Association between Multiplate-measured aspirin resistance and vitamin D deficiency in stable coronary artery disease.

Introduction: Insufficient inhibition of platelets in patients with atherosclerosis despite antiplatelet therapy leads to important clinical consequences. The present study evaluated the role of vitamin D (VD) deficiency in aspirin resistance (AR) in patients with stable coronary artery disease (CAD) treated with aspirin.

Material and methods: This study included 70 patients with stable CAD who had been using 100 mg aspirin for at least seven days. Serum 25-hydroxyvitamin D [25-(OH)D] concentration was measured and patients with 25-(OH)D level < 20 ng/dl were defined as the VD deficient group. A Multiplate Platelet Function Analyzer (Multiplate) device was used to evaluate AR. Patients were defined as aspirin-sensitive (AS) when their AUC was ≤ 30 U, and aspirin resistant (AR) when their AUC was > 30 U.

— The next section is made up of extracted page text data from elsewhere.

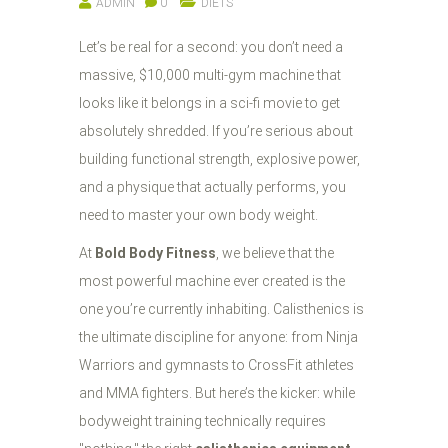
ADMIN
0
DIETS
Let’s be real for a second: you don’t need a
massive, $10,000 multi-gym machine that
looks like it belongs in a sci-fi movie to get
absolutely shredded. If you’re serious about
building functional strength, explosive power,
and a physique that actually performs, you
need to master your own body weight.
At
Bold Body Fitness
, we believe that the
most powerful machine ever created is the
one you’re currently inhabiting. Calisthenics is
the ultimate discipline for anyone: from Ninja
Warriors and gymnasts to CrossFit athletes
and MMA fighters. But here’s the kicker: while
bodyweight training technically requires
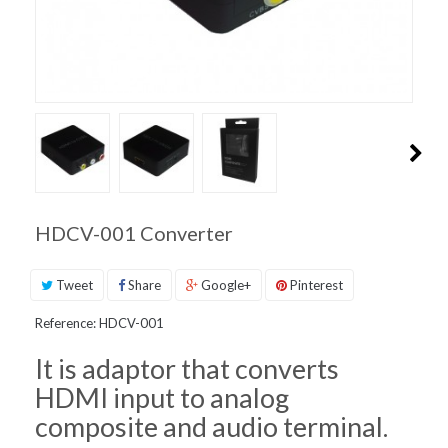
PRODUCT
SUPPORT
INQUIRIES
HDCV-001 Converter
Tweet
Share
Google+
Pinterest
Reference:
HDCV-001
It is adaptor that converts
HDMI input to analog
composite and audio terminal.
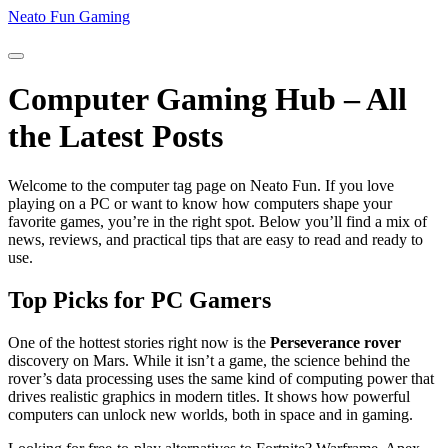
Neato Fun Gaming
Computer Gaming Hub – All
the Latest Posts
Welcome to the computer tag page on Neato Fun. If you love
playing on a PC or want to know how computers shape your
favorite games, you’re in the right spot. Below you’ll find a mix of
news, reviews, and practical tips that are easy to read and ready to
use.
Top Picks for PC Gamers
One of the hottest stories right now is the
Perseverance rover
discovery on Mars. While it isn’t a game, the science behind the
rover’s data processing uses the same kind of computing power that
drives realistic graphics in modern titles. It shows how powerful
computers can unlock new worlds, both in space and in gaming.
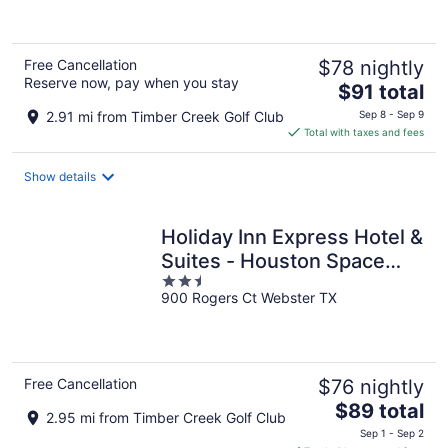
of
5
Free Cancellation
$78 nightly
Reserve now, pay when you stay
The
$91 total
price
2.91 mi from Timber Creek Golf Club
Sep 8 - Sep 9
is
Total with taxes and fees
$91
total
Show details
per
night
Holiday Inn Express Hotel &
Suites - Houston Space
2.5
Center by IHG
900 Rogers Ct Webster TX
out
of
5
Free Cancellation
$76 nightly
The
$89 total
2.95 mi from Timber Creek Golf Club
price
Sep 1 - Sep 2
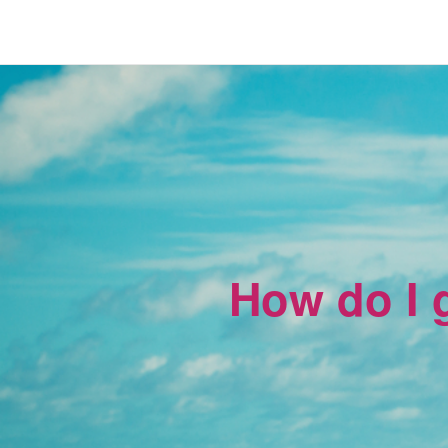
How do I g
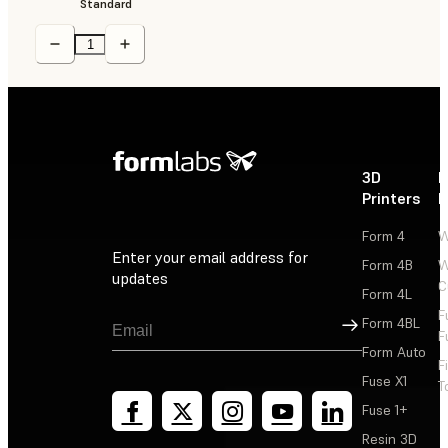
Standard
3D
P
Printers
P
Form 4
W
Enter your email address for
Form 4B
W
updates
C
Form 4L
F
Sign Up
Form 4BL
F
Form Auto
F
Fuse X1
T
Fuse 1+
Resin 3D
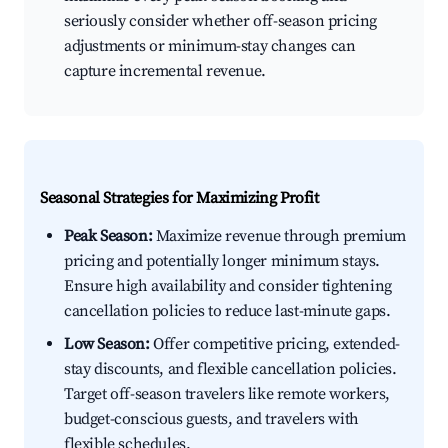
seriously consider whether off-season pricing
adjustments or minimum-stay changes can
capture incremental revenue.
Seasonal Strategies for Maximizing Profit
Peak Season:
Maximize revenue through premium
pricing and potentially longer minimum stays.
Ensure high availability and consider tightening
cancellation policies to reduce last-minute gaps.
Low Season:
Offer competitive pricing, extended-
stay discounts, and flexible cancellation policies.
Target off-season travelers like remote workers,
budget-conscious guests, and travelers with
flexible schedules.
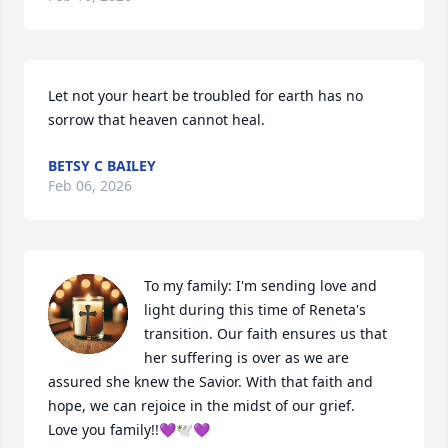
Let not your heart be troubled for earth has no 
sorrow that heaven cannot heal.
BETSY C BAILEY
Feb 06, 2026
To my family: I'm sending love and 
light during this time of Reneta's 
transition. Our faith ensures us that 
her suffering is over as we are 
assured she knew the Savior. With that faith and 
hope, we can rejoice in the midst of our grief. 

Love you family!!💜🕊💜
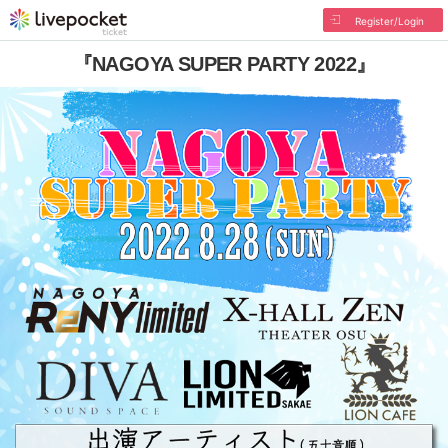
Register/Login
『NAGOYA SUPER PARTY 2022』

Results: AUC was > 30 U in 15 (21%) patients and these patients were considered AR. The mean 25-(OH)D level was 18.7 ±12.2 ng/ml in all patients. Forty-five (64%) patients were VD deficient. The rate of AR was higher in the VD deficient group than the sufficient group (29% vs. 8%, p = 0.041). The mean AUC was higher in the VD deficient group than the sufficient group (30.2 ±29.1 vs. 15.3 ±13.1 U; p = 0.018). In ROC analysis 25-(OH)D level < 19.25 ng/dl predicted AR with 86.7% sensitivity, 61.8% specificity (AUC = 0.696, 95% CI: 0.551-0.840, p = 0.021).

Conclusions: In the current study, an association was found between VD deficiency and AR in patients with stable CAD. VD supplementation may reduce platelet aggregation and overcome AR.